Saved data entries
---

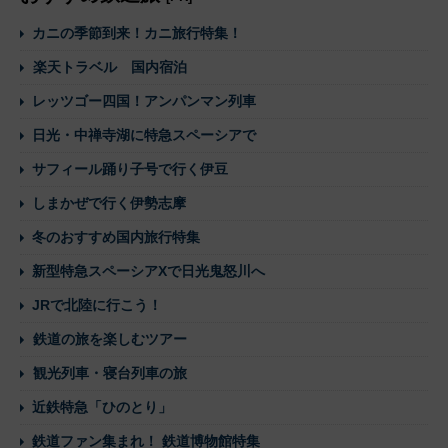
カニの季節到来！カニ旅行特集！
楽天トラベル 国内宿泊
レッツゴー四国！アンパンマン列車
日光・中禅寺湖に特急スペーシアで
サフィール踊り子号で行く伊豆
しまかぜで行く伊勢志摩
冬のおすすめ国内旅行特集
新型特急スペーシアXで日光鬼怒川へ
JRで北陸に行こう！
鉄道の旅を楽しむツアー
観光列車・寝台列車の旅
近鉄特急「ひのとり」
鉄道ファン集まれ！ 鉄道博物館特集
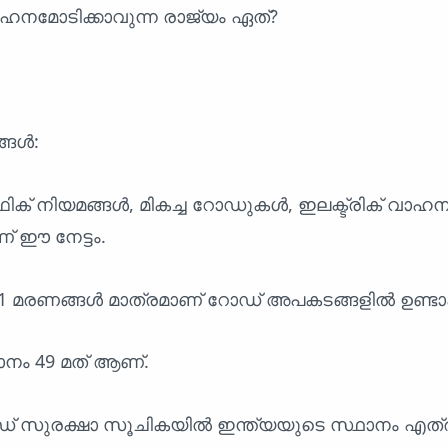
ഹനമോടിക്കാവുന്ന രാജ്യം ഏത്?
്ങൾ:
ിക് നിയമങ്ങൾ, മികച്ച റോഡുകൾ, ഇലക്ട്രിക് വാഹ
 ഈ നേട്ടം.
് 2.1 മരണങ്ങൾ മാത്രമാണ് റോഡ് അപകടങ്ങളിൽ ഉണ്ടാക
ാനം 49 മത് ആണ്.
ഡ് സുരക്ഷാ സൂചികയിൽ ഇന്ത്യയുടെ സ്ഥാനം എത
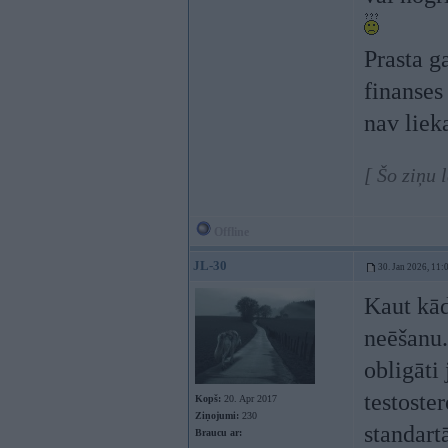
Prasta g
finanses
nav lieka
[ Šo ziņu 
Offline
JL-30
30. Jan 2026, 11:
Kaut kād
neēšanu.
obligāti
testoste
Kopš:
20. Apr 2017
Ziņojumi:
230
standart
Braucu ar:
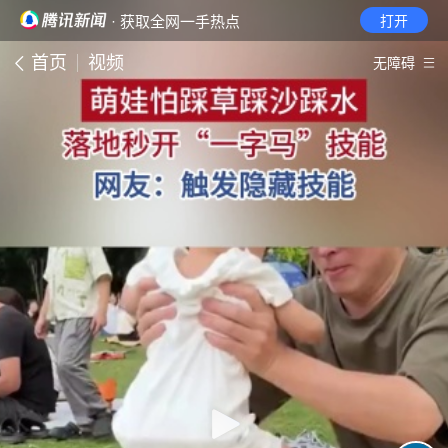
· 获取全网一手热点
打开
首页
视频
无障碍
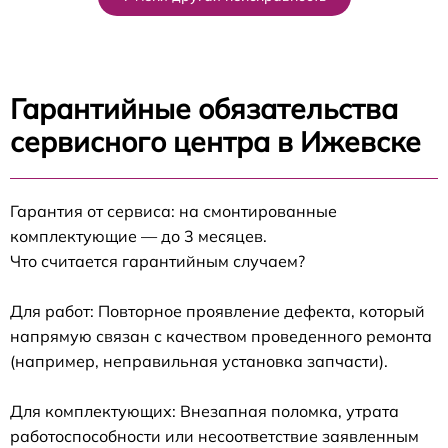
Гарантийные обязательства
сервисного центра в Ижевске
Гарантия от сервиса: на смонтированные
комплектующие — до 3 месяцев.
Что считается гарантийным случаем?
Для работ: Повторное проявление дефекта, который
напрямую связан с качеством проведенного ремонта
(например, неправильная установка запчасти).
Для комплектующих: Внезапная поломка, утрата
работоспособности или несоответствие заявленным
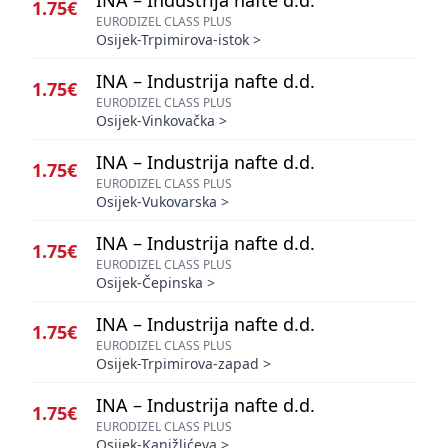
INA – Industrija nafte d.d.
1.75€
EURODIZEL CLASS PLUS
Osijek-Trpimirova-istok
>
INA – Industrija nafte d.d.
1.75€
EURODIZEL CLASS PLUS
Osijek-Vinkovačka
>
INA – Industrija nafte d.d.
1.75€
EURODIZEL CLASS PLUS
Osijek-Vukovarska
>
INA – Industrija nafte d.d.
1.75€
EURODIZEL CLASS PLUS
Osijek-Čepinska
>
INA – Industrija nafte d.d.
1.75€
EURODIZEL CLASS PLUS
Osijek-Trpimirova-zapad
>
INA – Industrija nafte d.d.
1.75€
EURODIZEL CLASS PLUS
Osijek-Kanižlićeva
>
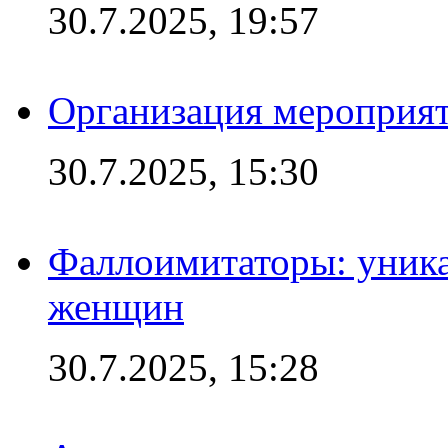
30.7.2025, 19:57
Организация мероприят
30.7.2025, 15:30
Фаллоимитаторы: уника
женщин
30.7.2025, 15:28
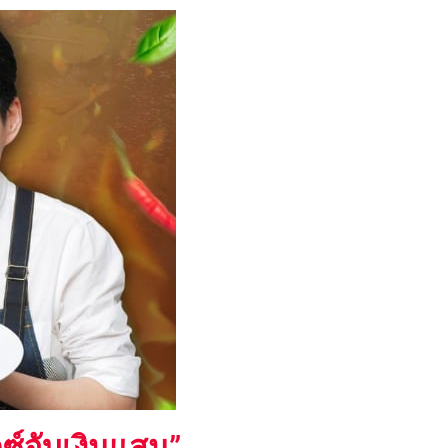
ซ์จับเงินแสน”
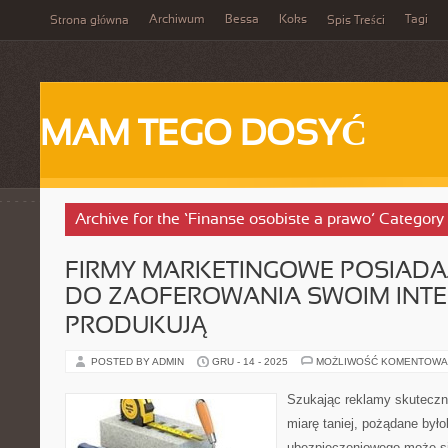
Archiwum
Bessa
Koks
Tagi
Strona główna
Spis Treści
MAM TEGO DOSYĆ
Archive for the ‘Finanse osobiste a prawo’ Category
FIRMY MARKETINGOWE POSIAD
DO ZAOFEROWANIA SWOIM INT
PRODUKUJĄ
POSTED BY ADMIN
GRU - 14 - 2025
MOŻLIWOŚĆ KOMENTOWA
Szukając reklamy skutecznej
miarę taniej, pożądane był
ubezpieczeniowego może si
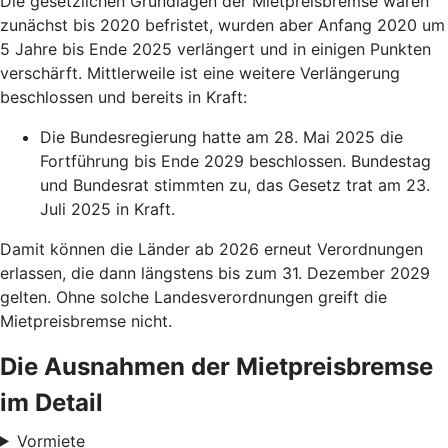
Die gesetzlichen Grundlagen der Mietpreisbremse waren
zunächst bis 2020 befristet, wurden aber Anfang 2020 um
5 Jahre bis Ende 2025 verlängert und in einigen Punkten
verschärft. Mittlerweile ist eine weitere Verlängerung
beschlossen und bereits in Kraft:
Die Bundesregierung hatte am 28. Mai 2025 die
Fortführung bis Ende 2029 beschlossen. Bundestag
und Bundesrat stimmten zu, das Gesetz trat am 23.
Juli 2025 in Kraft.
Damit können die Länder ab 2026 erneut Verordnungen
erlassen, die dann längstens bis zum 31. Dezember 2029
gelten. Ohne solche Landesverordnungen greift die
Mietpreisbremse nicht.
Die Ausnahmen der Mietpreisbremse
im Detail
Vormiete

---

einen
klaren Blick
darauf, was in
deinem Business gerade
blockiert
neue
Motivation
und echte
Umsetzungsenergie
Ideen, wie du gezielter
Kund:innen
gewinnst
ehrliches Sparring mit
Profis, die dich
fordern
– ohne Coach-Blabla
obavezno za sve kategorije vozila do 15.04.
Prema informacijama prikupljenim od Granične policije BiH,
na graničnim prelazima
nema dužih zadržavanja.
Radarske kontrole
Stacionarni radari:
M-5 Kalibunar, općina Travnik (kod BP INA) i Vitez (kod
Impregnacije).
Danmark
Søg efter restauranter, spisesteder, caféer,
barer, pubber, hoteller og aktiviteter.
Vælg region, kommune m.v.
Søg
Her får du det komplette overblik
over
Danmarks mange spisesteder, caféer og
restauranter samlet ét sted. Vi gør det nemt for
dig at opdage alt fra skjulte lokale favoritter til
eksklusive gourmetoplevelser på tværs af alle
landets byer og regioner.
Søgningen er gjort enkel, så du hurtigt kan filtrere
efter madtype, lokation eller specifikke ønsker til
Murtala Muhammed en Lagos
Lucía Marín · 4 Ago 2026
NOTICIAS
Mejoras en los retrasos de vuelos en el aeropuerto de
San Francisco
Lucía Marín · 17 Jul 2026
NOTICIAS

---

» TASK GOAL
For the string "Marín", go through the entries above and copy each line where it occurs.

» SOLUTION TO THIS PROBLEM
Lucía Marín · 4 Ago 2026
Lucía Marín · 17 Jul 2026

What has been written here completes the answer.